Pior: as novas Metas Curriculares do Ensino Básico foram homologadas com o Despacho no 10.874/2012, de 10 de Agosto, para serem aplicadas à viva força, quando tínhamos um documento intitulado Competências Essenciais do Ensino Básico, que respeitava a evolução de cada aluno e permitia a inclusão, a diferenciação pedagógica, a inovação de estratégias, a interdisciplinaridade e a integração de saberes. Agora, mesmo sem se ter um novo programa, nos últimos três anos, as metas apontaram para: a fluência da leitura, a oralidade, o uso adequado da gramática, a composição escrita e o contacto com a melhor literatura portuguesa – que há de ser toda a que for boa e adaptada aos respetivos grupos etários; e tudo isto, como se vê, não traz nada de novo.

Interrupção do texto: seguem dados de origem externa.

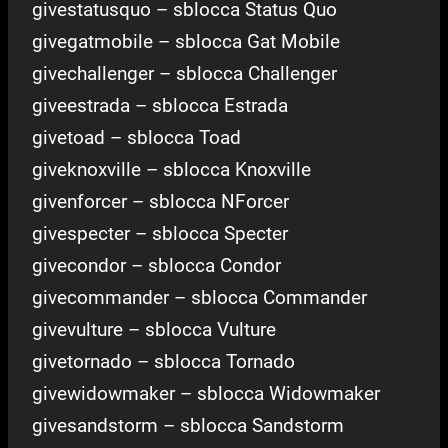
givestatusquo – sblocca Status Quo
givegatmobile – sblocca Gat Mobile
givechallenger – sblocca Challenger
giveestrada – sblocca Estrada
givetoad – sblocca Toad
giveknoxville – sblocca Knoxville
givenforcer – sblocca NForcer
givespecter – sblocca Specter
givecondor – sblocca Condor
givecommander – sblocca Commander
givevulture – sblocca Vulture
givetornado – sblocca Tornado
givewidowmaker – sblocca Widowmaker
givesandstorm – sblocca Sandstorm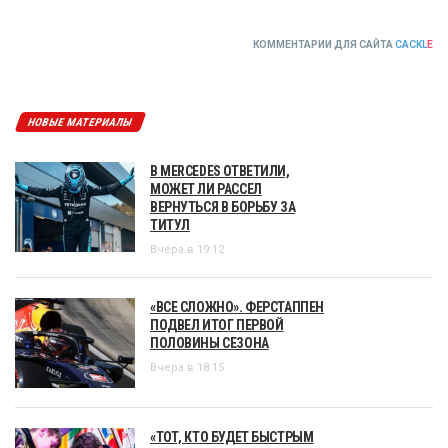
КОММЕНТАРИИ ДЛЯ САЙТА
CACKL
E
НОВЫЕ МАТЕРИАЛЫ
В MERCEDES ОТВЕТИЛИ,
МОЖЕТ ЛИ РАССЕЛ
ВЕРНУТЬСЯ В БОРЬБУ ЗА
ТИТУЛ
Вчера в 19:12
«ВСЕ СЛОЖНО». ФЕРСТАППЕН
ПОДВЕЛ ИТОГ ПЕРВОЙ
ПОЛОВИНЫ СЕЗОНА
Вчера в 18:15
«ТОТ, КТО БУДЕТ БЫСТРЫМ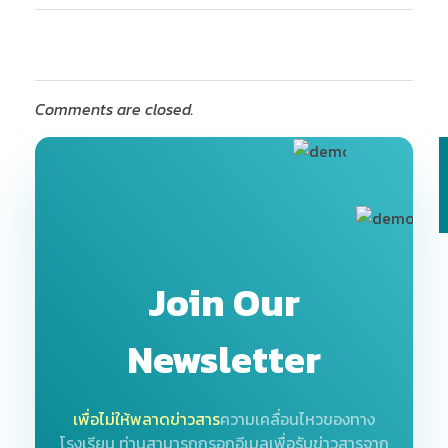
Comments are closed.
Join Our
Newsletter
เพื่อไม่ให้พลาดข่าวสาร
ความเคลื่อนไหวของทาง
โรงเรียน
ท่านสามารถกรอกอีเมลเพื่อรับข่าวสารจาก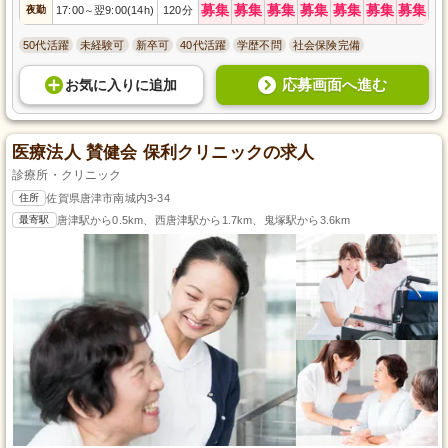
募集
募集
募集
募集
募集
募集
募集
夜勤
17:00
翌9:00(14h)
120分
～
50代活躍
未経験可
新卒可
40代活躍
学歴不問
社会保険完備
応募画面へ進む
お気に入り
に
追加
医療法人 賛健会 保利クリニックの求人
診療所・クリニック
住所
佐賀県唐津市南城内3-34
最寄駅
唐津駅から0.5km、西唐津駅から1.7km、鬼塚駅から3.6km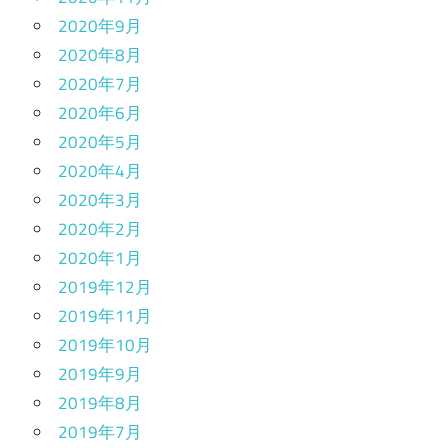
2020年9月
2020年8月
2020年7月
2020年6月
2020年5月
2020年4月
2020年3月
2020年2月
2020年1月
2019年12月
2019年11月
2019年10月
2019年9月
2019年8月
2019年7月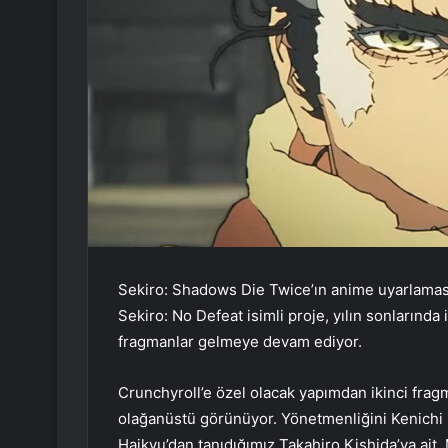
Sekiro: Shadows Die Twice’ın anime uyarlaması
Sekiro: No Defeat isimli proje, yılın sonlarında
fragmanlar gelmeye devam ediyor.
Crunchyroll’e özel olacak yapımdan ikinci frag
olağanüstü görünüyor. Yönetmenliğini Kenichi K
Haikyu’dan tanıdığımız Takahiro Kishida’ya ait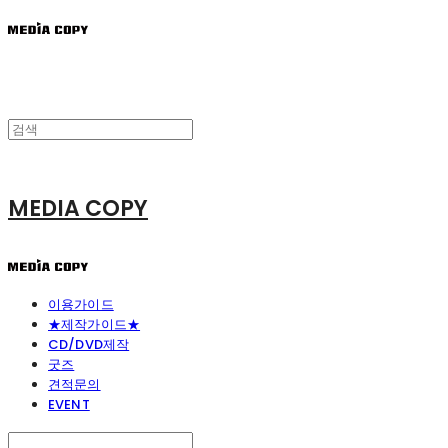
MEDIA COPY
이용가이드
★제작가이드★
CD/DVD제작
굿즈
견적문의
EVENT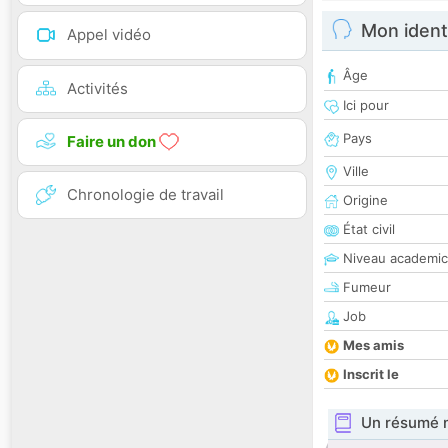
Mon ident
Appel vidéo
Âge
Activités
Ici pour
Pays
Faire un don
Ville
Chronologie de travail
Origine
État civil
Niveau academic
Fumeur
Job
Mes amis
Inscrit le
Un résumé 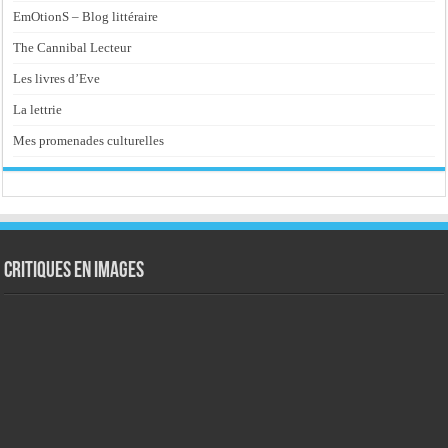
EmOtionS – Blog littéraire
The Cannibal Lecteur
Les livres d’Eve
La lettrie
Mes promenades culturelles
Critiques en images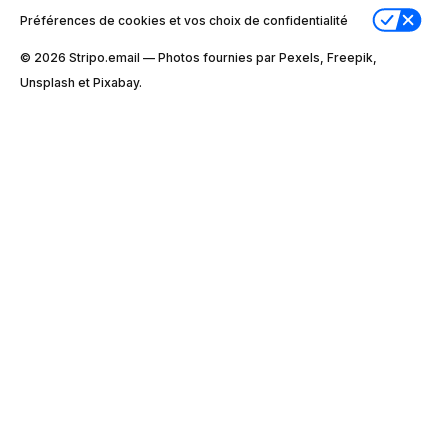
Préférences de cookies et vos choix de confidentialité
© 2026 Stripо.email — Photos fournies par Pexels, Freepik,
Unsplash et Pixabay.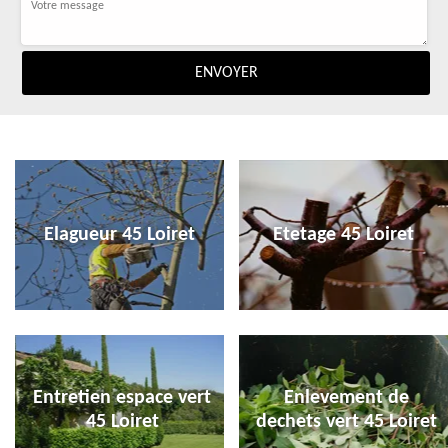
Elagueur 45 Loiret
Etetage 45 Loiret
Entretien espace vert
Enlevement de
45 Loiret
dechets vert 45 Loiret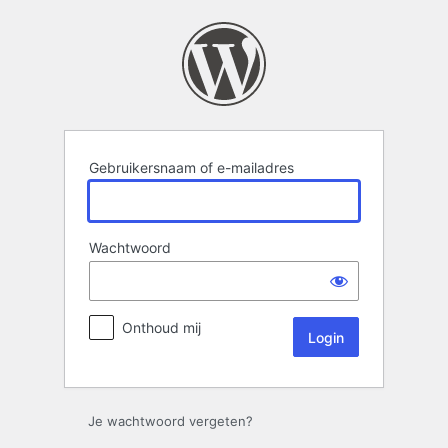
Login
Gebruikersnaam of e-mailadres
Wachtwoord
Onthoud mij
Je wachtwoord vergeten?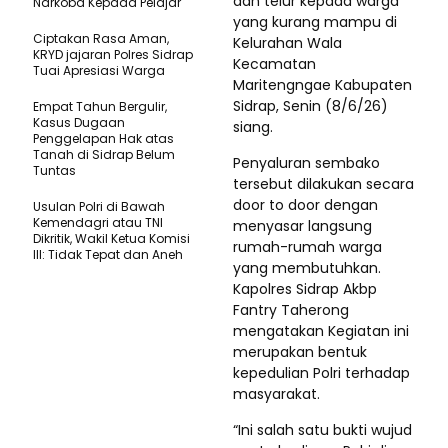
dan telur kepada warga
Narkoba Kepada Pelajar
yang kurang mampu di
Ciptakan Rasa Aman,
Kelurahan Wala
KRYD jajaran Polres Sidrap
Kecamatan
Tuai Apresiasi Warga
Maritengngae Kabupaten
Sidrap, Senin (8/6/26)
Empat Tahun Bergulir,
Kasus Dugaan
siang.
Penggelapan Hak atas
Tanah di Sidrap Belum
Penyaluran sembako
Tuntas
tersebut dilakukan secara
door to door dengan
Usulan Polri di Bawah
Kemendagri atau TNI
menyasar langsung
Dikritik, Wakil Ketua Komisi
rumah-rumah warga
III: Tidak Tepat dan Aneh
yang membutuhkan.
Kapolres Sidrap Akbp
Fantry Taherong
mengatakan Kegiatan ini
merupakan bentuk
kepedulian Polri terhadap
masyarakat.
“Ini salah satu bukti wujud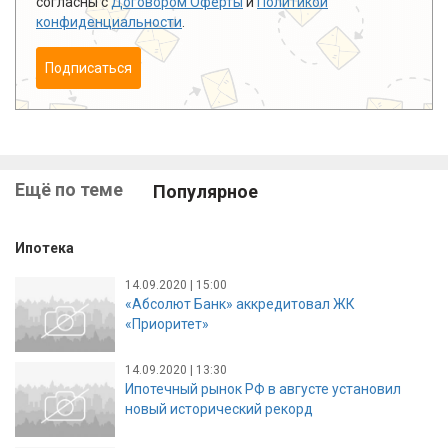
согласны с
Договором Оферты
и
Политикой
конфиденциальности
.
Подписаться
Ещё по теме
Популярное
Ипотека
14.09.2020 | 15:00
«Абсолют Банк» аккредитовал ЖК
«Приоритет»
14.09.2020 | 13:30
Ипотечный рынок РФ в августе установил
новый исторический рекорд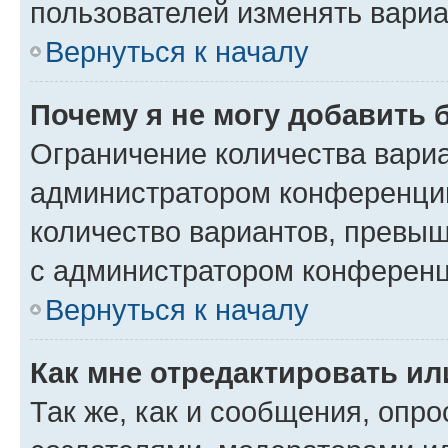
пользователей изменять вариа
Вернуться к началу
Почему я не могу добавить 
Ограничение количества вариа
администратором конференции
количество вариантов, превы
с администратором конференц
Вернуться к началу
Как мне отредактировать ил
Так же, как и сообщения, опро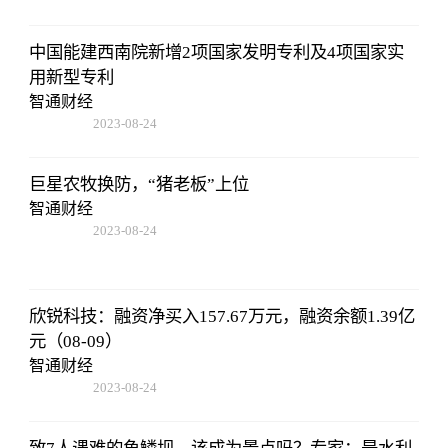
中国能建西南院新增2项国家发明专利及4项国家实
用新型专利
智通财经
2023-08-24
07:01:22
巨星农牧换防，“猪老板”上位
智通财经
2023-08-24
07:01:22
欣锐科技：融资净买入157.67万元，融资余额1.39亿
元（08-09）
智通财经
2023-08-24
07:01:22
致7人遇难的鱼鳞坝，该成为景点吗？专家：是水利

Traz metas, voltamos aos objetivos para estarmos sempre a definir coisas que os meninos têm de saber em timings muito apertados, sem lhes dar a oportunidade de evoluírem de acordo com os seus ritmos próprios, sem os podermos apoiar de acordo com a necessária equidade que a escola pública – que parece ser para aniquilar – deve proporcionar.

2. E chegou o novo programa para o Básico, homologado recentemente para entrar em vigor em 2015/2016, concebido pelo mesmo subgrupo de trabalho que elaborou as famosas metas, para que com elas se harmonizasse. Sem deixar – diz o legislador – de respeitar a autonomia pedagógica dos professores, dos autores de manuais (nunca tal eu lera!) e das escolas.
Mas pergunto: um aluno de 7º ano, com 12 anos, entende a profundidade dos poemas de António Ramos Rosa ou de David Mourão-Ferreira ali apresentados? Cantigas medievais, Sá de Miranda, Shakespeare para alunos do 8º ano, não poderão ser riscos demasiado grandes se não tiverem abordagens excelentes e interdisciplinares que a carga horária não permite? Jorge de Sena, Ruy Belo, Helberto Helder, serão mesmo os melhores poetas para o 9º ano? E a meditação do duque de Gandia sobre a morte de Isabel de Portugal um dos melhores poemas, tendo Sophia tanta produção maravilhosa? A Carta a el-rei D. Manuel sobre o achamento do Brasil?!
E porque gosto da circularidade dos textos, cá regresso ao 10º ano. Vivemos um Abril intenso de mais de 40 anos em busca da alfabetização do nosso povo. Da leitura para além das linhas escritas. Da busca da verdade nas notícias e da procura da justiça. Queremos as oficinas de escrita nas aulas de Português, os textos dos media, os funcionais, os do quotidiano. Queremos organizar a oralidade. E qual é a tónica principal no novo programa? Poesia trovadoresca, cantigas de amigo, cantigas de amor; Fernão Lopes, Crónica de D. João I, Gil Vicente, Farsa de Inês Pereira, Auto da Feira; Luís de Camões: lírica e épica (“Os Lusíadas”); História Trágico-Marítima.
Temas importantes. Como o são as línguas e as culturas clássicas. Mas... E o resto? E o tempo para dar tudo isto? Não, senhores autores; não, senhores do ministério, não estamos no melhor colégio de Lisboa. É preciso conhecer o país profundo. Não defendo que se baixe o padrão, mas é bom que se tenha a noção da realidade. A expressão No meu tempo... devia ser proibida em Portugal. E muito mais em Educação. Que o meu tempo foi só de meia dúzia e nada será o que foi.